Primarily you should vaccinate your child to protect him or her but even if you're below the threshold where a disease won't spread, you can maintain the herd immunity already achieved by keeping vaccination levels up. That must be what your hv meant.

bruffin · 17/09/2012 22:09

"HPA figures show that the number of toddlers getting the MMR vaccination is climbing steadily, but is still far from the 95% uptake rate needed to stop the spread of the disease in the community."

Most people reading that would have the common sense to realise that 95% is not an all or nothing figure.

ElaineBenes · 17/09/2012 23:01

Not if you want to pretend that herd immunity is a myth so you can keep on claiming that your decision not to vaccinate does not impact anyone else in society.

sashh · 18/09/2012 02:32

Elaine

That still does not explain how R>1 can rise to R=1

ElaineBenes · 18/09/2012 11:32

R decreases as the number of susceptible people in the population decreases. It doesn't necessarily stop when it equals 1.

Obviously it doesnt rise if you're going from more than 1 to less than 1. I think bm wrote that by mistake?

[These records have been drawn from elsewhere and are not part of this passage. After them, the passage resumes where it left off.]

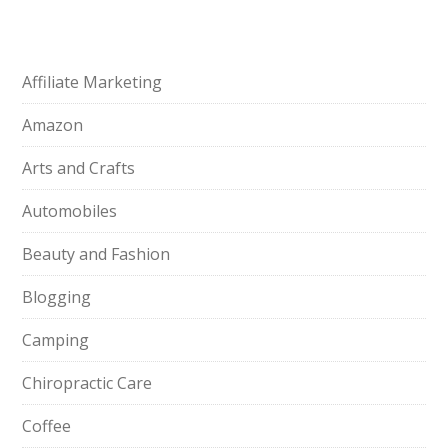
Affiliate Marketing
Amazon
Arts and Crafts
Automobiles
Beauty and Fashion
Blogging
Camping
Chiropractic Care
Coffee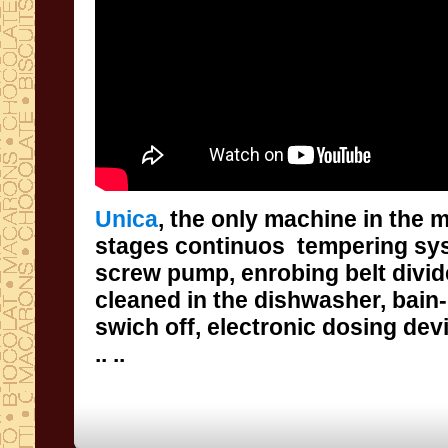
Unica
,
the only machine in the 
stages continuos
tempering s
screw
pump
,
enrobing
belt
divi
cleaned in the dishwasher
, bain
swich off,
electronic
dosing dev
..
..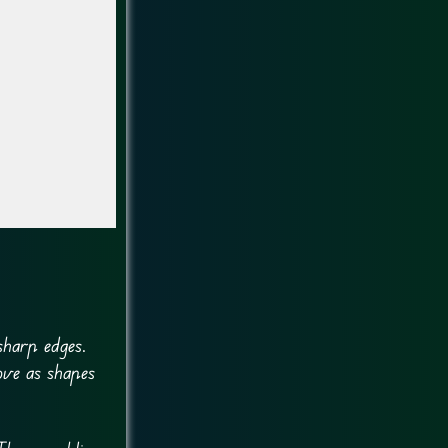
sharp edges.
ove as shapes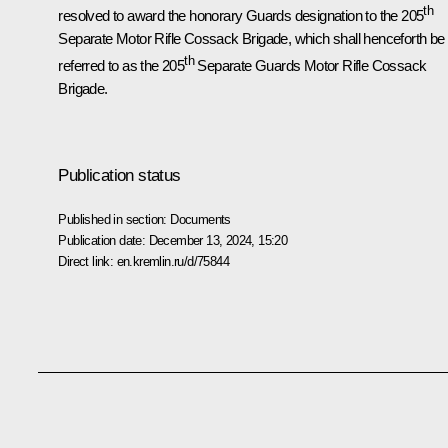
th
resolved to award the honorary Guards designation to the 205
Separate Motor Rifle Cossack Brigade, which shall henceforth be
th
referred to as the 205
Separate Guards Motor Rifle Cossack
Brigade.
Publication status
Published in section:
Documents
Publication date:
December 13, 2024, 15:20
Direct link:
en.kremlin.ru/d/75844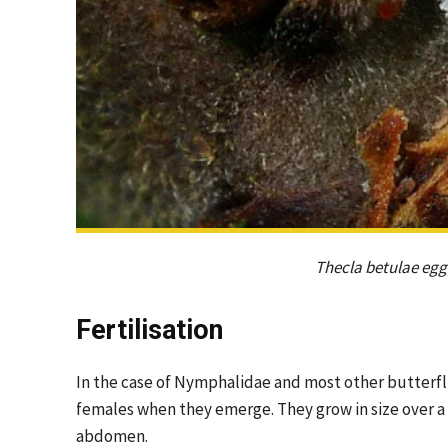
Thecla betulae egg 
Fertilisation
In the case of Nymphalidae and most other butterfl
females when they emerge. They grow in size over a 
abdomen.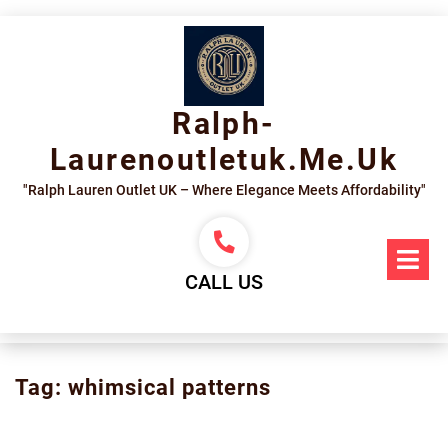
Skip
to
content
Ralph-
Laurenoutletuk.me.uk
"Ralph Lauren Outlet UK – Where Elegance Meets Affordability"
Op
Me
CALL US
Tag:
whimsical patterns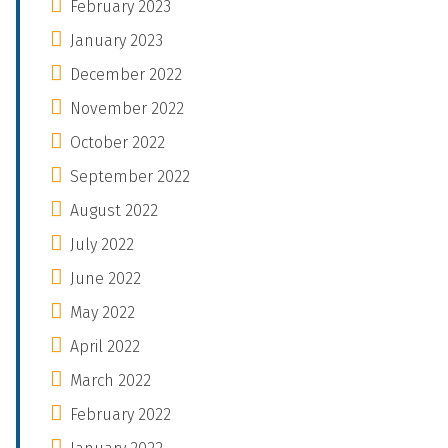
February 2023
January 2023
December 2022
November 2022
October 2022
September 2022
August 2022
July 2022
June 2022
May 2022
April 2022
March 2022
February 2022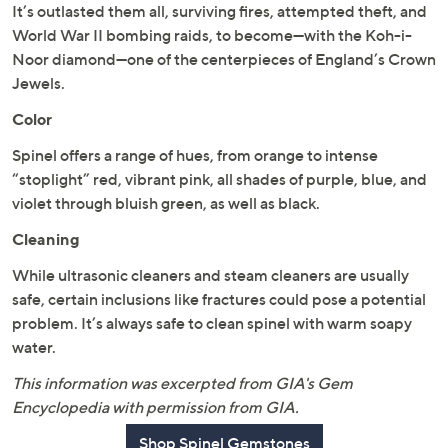
It’s outlasted them all, surviving fires, attempted theft, and
World War II bombing raids, to become—with the Koh-i-
Noor diamond—one of the centerpieces of England’s Crown
Jewels.
Color
Spinel offers a range of hues, from orange to intense
“stoplight” red, vibrant pink, all shades of purple, blue, and
violet through bluish green, as well as black.
Cleaning
While ultrasonic cleaners and steam cleaners are usually
safe, certain inclusions like fractures could pose a potential
problem. It’s always safe to clean spinel with warm soapy
water.
This information was excerpted from GIA's Gem
Encyclopedia with permission from GIA.
Shop Spinel Gemstones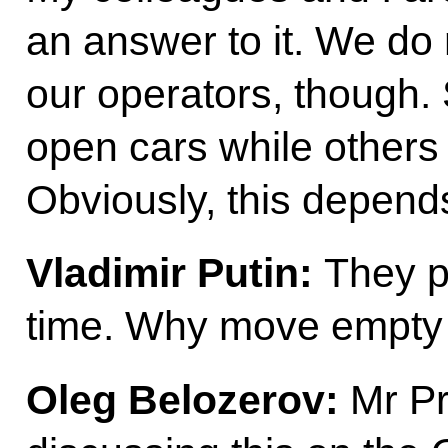
an answer to it. We do
our operators, though
open cars while others 
Obviously, this depends 
Vladimir Putin:
They pr
time. Why move empty
Oleg Belozerov:
Mr Pr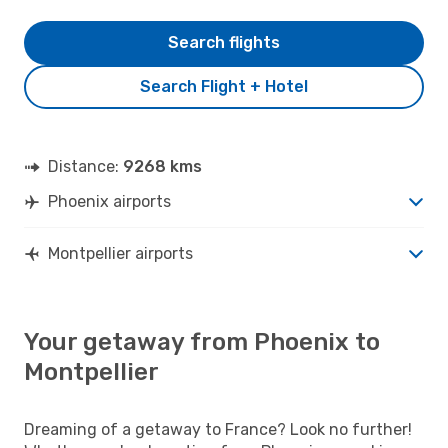
Search flights
Search Flight + Hotel
Distance:
9268 kms
Phoenix airports
Montpellier airports
Your getaway from Phoenix to
Montpellier
Dreaming of a getaway to France? Look no further!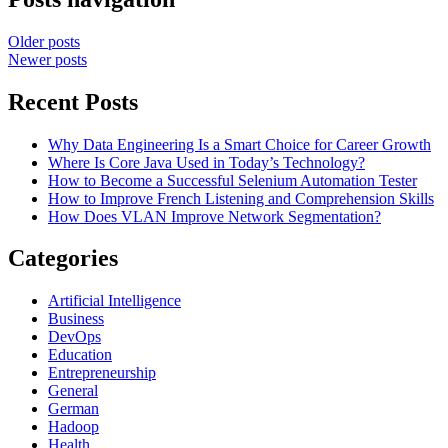
Older posts
Newer posts
Recent Posts
Why Data Engineering Is a Smart Choice for Career Growth
Where Is Core Java Used in Today’s Technology?
How to Become a Successful Selenium Automation Tester
How to Improve French Listening and Comprehension Skills
How Does VLAN Improve Network Segmentation?
Categories
Artificial Intelligence
Business
DevOps
Education
Entrepreneurship
General
German
Hadoop
Health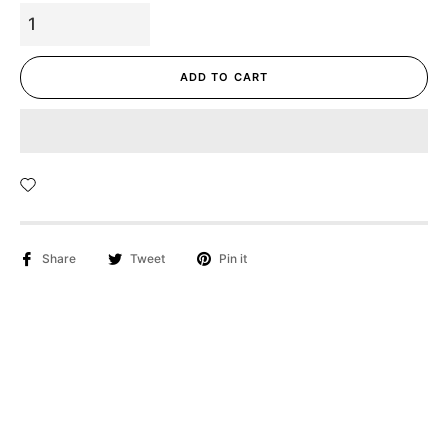
ADD TO CART
Share
Tweet
Pin it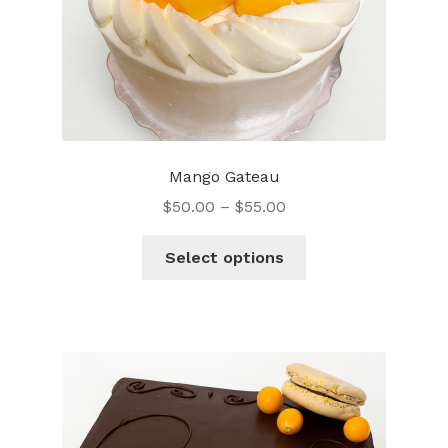
Mango Gateau
$
50.00
–
$
55.00
This
Select options
product
has
multiple
variants.
The
options
may
be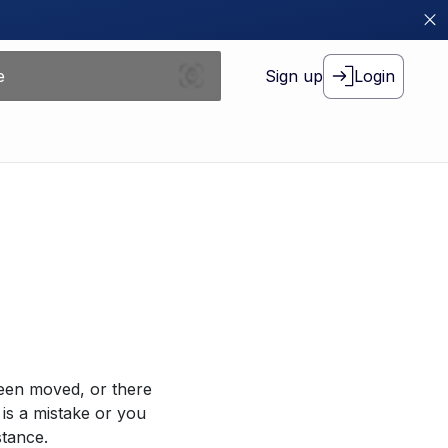
Sign up
Login
been moved, or there
 is a mistake or you
stance.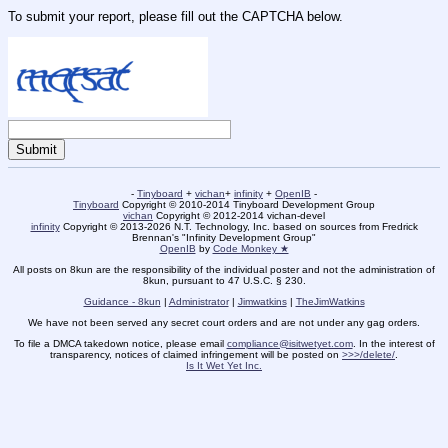
To submit your report, please fill out the CAPTCHA below.
-
Tinyboard
+
vichan
+
infinity
+
OpenIB
-
Tinyboard
Copyright © 2010-2014 Tinyboard Development Group
vichan
Copyright © 2012-2014 vichan-devel
infinity
Copyright © 2013-2026 N.T. Technology, Inc. based on sources from Fredrick
Brennan's "Infinity Development Group"
OpenIB
by
Code Monkey ★
All posts on 8kun are the responsibility of the individual poster and not the administration of
8kun, pursuant to 47 U.S.C. § 230.
Guidance - 8kun
|
Administrator
|
Jimwatkins
|
TheJimWatkins
We have not been served any secret court orders and are not under any gag orders.
To file a DMCA takedown notice, please email
compliance@isitwetyet.com
. In the interest of
transparency, notices of claimed infringement will be posted on
>>>/delete/
.
Is It Wet Yet Inc.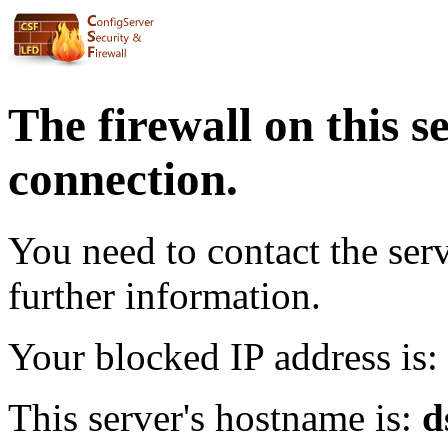
The firewall on this s
connection.
You need to contact the ser
further information.
Your blocked IP address is:
This server's hostname is:
d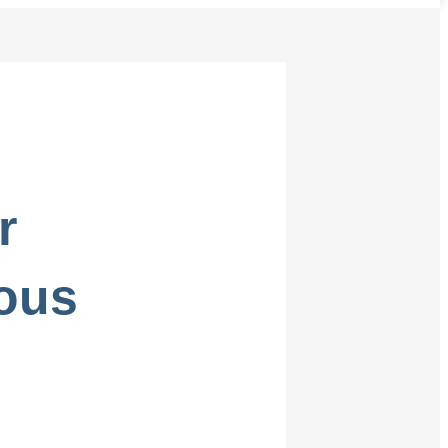
r
ous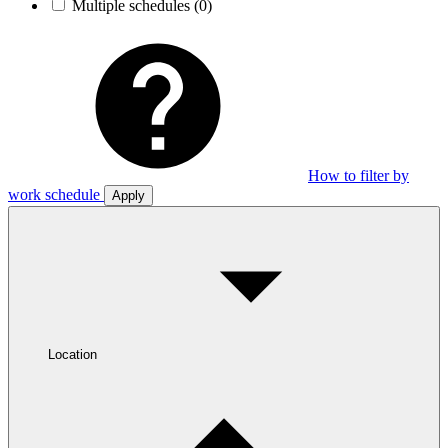
Multiple schedules
(0)
How to filter by
work schedule
Apply
Location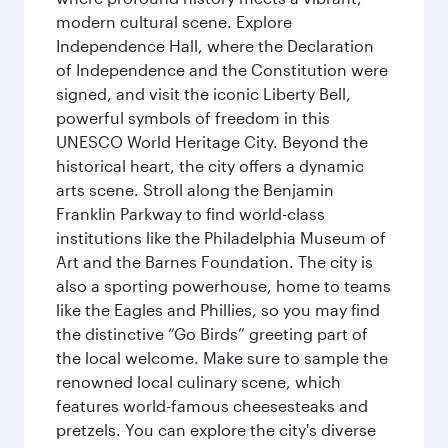
modern cultural scene. Explore
Independence Hall, where the Declaration
of Independence and the Constitution were
signed, and visit the iconic Liberty Bell,
powerful symbols of freedom in this
UNESCO World Heritage City. Beyond the
historical heart, the city offers a dynamic
arts scene. Stroll along the Benjamin
Franklin Parkway to find world-class
institutions like the Philadelphia Museum of
Art and the Barnes Foundation. The city is
also a sporting powerhouse, home to teams
like the Eagles and Phillies, so you may find
the distinctive “Go Birds” greeting part of
the local welcome. Make sure to sample the
renowned local culinary scene, which
features world-famous cheesesteaks and
pretzels. You can explore the city's diverse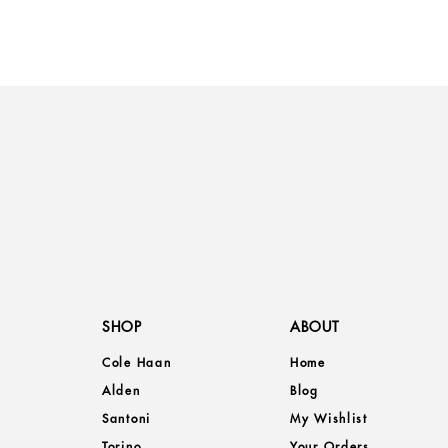
SHOP
ABOUT
Cole Haan
Home
Alden
Blog
Santoni
My Wishlist
Torino
Your Orders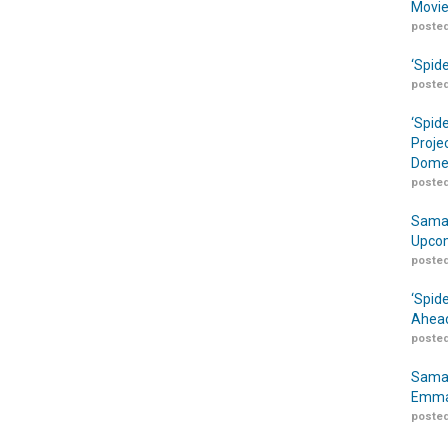
Movie
posted
‘Spid
posted
‘Spid
Proje
Domes
posted
Samar
Upcom
posted
‘Spid
Ahead
posted
Samar
Emma
posted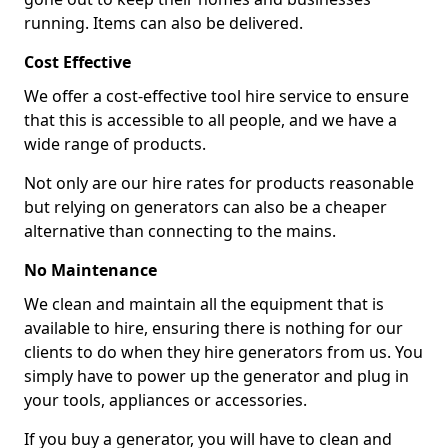
running. Items can also be delivered.
Cost Effective
We offer a cost-effective tool hire service to ensure
that this is accessible to all people, and we have a
wide range of products.
Not only are our hire rates for products reasonable
but relying on generators can also be a cheaper
alternative than connecting to the mains.
No Maintenance
We clean and maintain all the equipment that is
available to hire, ensuring there is nothing for our
clients to do when they hire generators from us. You
simply have to power up the generator and plug in
your tools, appliances or accessories.
If you buy a generator, you will have to clean and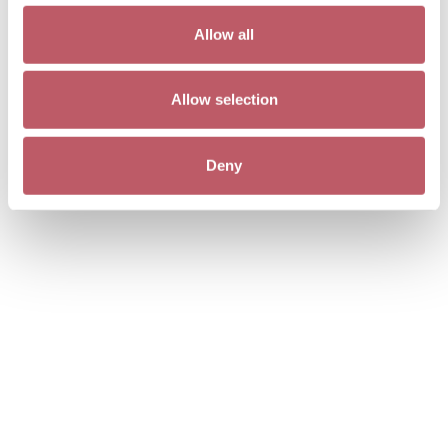
Allow all
Allow selection
Deny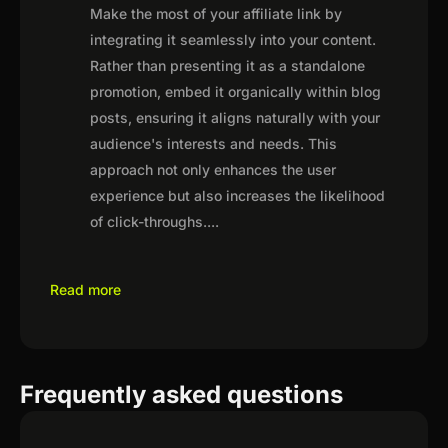
Make the most of your affiliate link by
integrating it seamlessly into your content.
Rather than presenting it as a standalone
promotion, embed it organically within blog
posts, ensuring it aligns naturally with your
audience's interests and needs. This
approach not only enhances the user
experience but also increases the likelihood
of click-throughs.
...
Read more
Frequently asked questions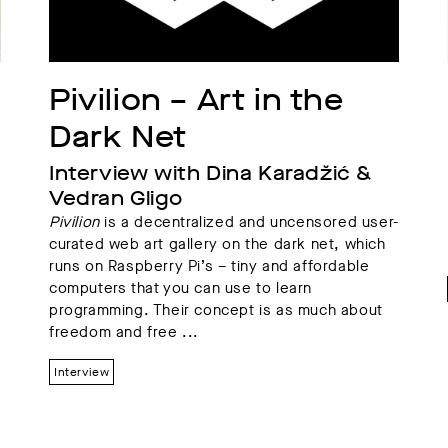
Pivilion – Art in the 
Dark Net
Interview with Dina Karadžić & 
Vedran Gligo
Pivilion
is a decentralized and uncensored user-
curated web art gallery on the dark net, which
runs on Raspberry Pi’s – tiny and affordable
computers that you can use to learn
programming. Their concept is as much about
freedom and free ...
Interview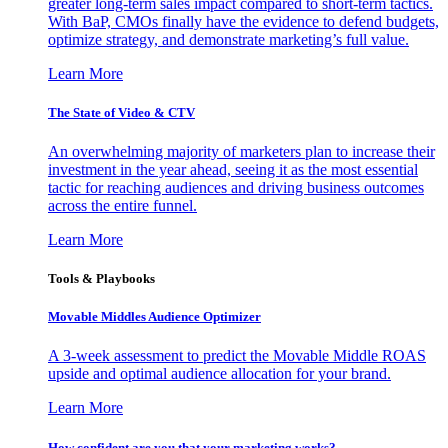
greater long-term sales impact compared to short-term tactics.
With BaP, CMOs finally have the evidence to defend budgets,
optimize strategy, and demonstrate marketing’s full value.
Learn More
The State of Video & CTV
An overwhelming majority of marketers plan to increase their
investment in the year ahead, seeing it as the most essential
tactic for reaching audiences and driving business outcomes
across the entire funnel.
Learn More
Tools & Playbooks
Movable Middles Audience Optimizer
A 3-week assessment to predict the Movable Middle ROAS
upside and optimal audience allocation for your brand.
Learn More
How confident are you that your marketing works?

Tabitha8 · 22/09/2012 21:37

Bruffin "Most people reading that would have the common sense to realise that 95% is not an all or nothing figure. "
That's one person here, then, with no common sense, I am afraid.

OP posts:
ElaineBenes · 22/09/2012 23:41

Tabutha
Are you still saying that there is no effect on disease transmission if vaccination rates are 90% as opposed to 95%?

Even bm has realised that there is an effect.

LMCG · 25/09/2012 09:11

If people are so confident that vaccination works, why are you worried about whether or not other people are vaccinated??? surely you should be protected by said vaccination? herd immunity is shown time and time again to be a complete myth - outbreaks of disease occur in fully vaccinated communities.

ElaineBenes · 25/09/2012 15:08

Oh dear, someone's been drinking the crankosphere kool aid.

Have you actually read this thread and the links on it?